* [INPUT]
——————

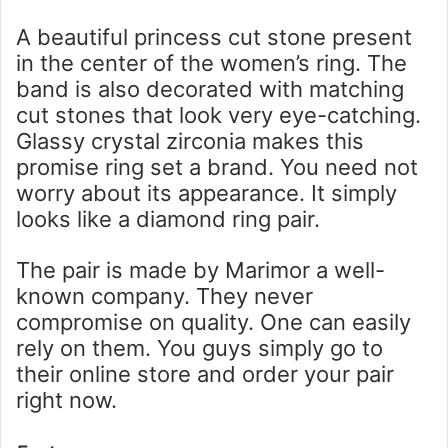
A beautiful princess cut stone present
in the center of the women’s ring. The
band is also decorated with matching
cut stones that look very eye-catching.
Glassy crystal zirconia makes this
promise ring set a brand. You need not
worry about its appearance. It simply
looks like a diamond ring pair.
The pair is made by Marimor a well-
known company. They never
compromise on quality. One can easily
rely on them. You guys simply go to
their online store and order your pair
right now.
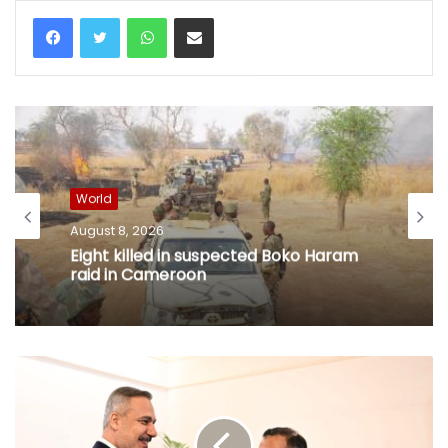
WhatsApp
Share via Email
World
August 8, 2026
Eight killed in suspected Boko Haram
raid in Cameroon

——————

Everything from the line holding "Eight killed in suspected Boko Haram" through the last line of the entries should be retyped exactly, with no other lines.

* [EXERCISE RESPONSE]
Eight killed in suspected Boko Haram
raid in Cameroon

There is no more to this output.